== TASK REQUIREMENTS ==
Using the data below, return all lines in which "Battery" appears.

== SOURCE INFORMATION ==
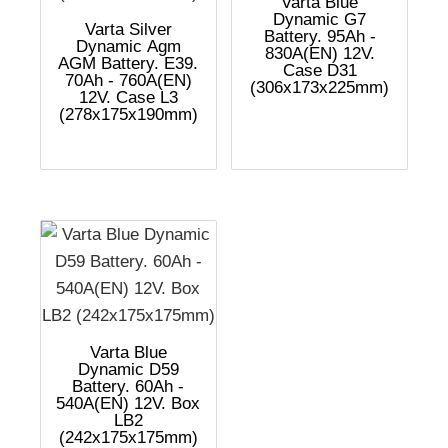
Varta Blue
Dynamic G7
Varta Silver
Battery. 95Ah -
Dynamic Agm
830A(EN) 12V.
AGM Battery. E39.
Case D31
70Ah - 760A(EN)
(306x173x225mm)
12V. Case L3
(278x175x190mm)
Varta Blue
Dynamic D59
Battery. 60Ah -
540A(EN) 12V. Box
LB2
(242x175x175mm)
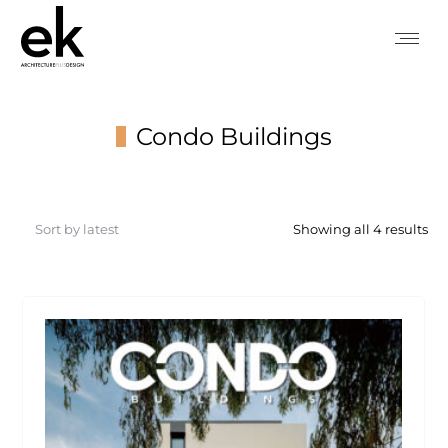
Condo Buildings
You are here:
So
Showing all 4 results
by
lat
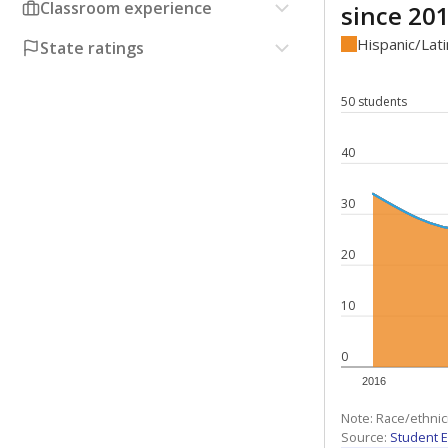
Classroom experience
since 20
Hispanic/Lat
State ratings
50 students
40
30
20
10
0
2016
Note: Race/ethnic
Source:
Student E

== REPLY ==
Battery. 95Ah -
AGM Battery. E39.
Battery. 60Ah -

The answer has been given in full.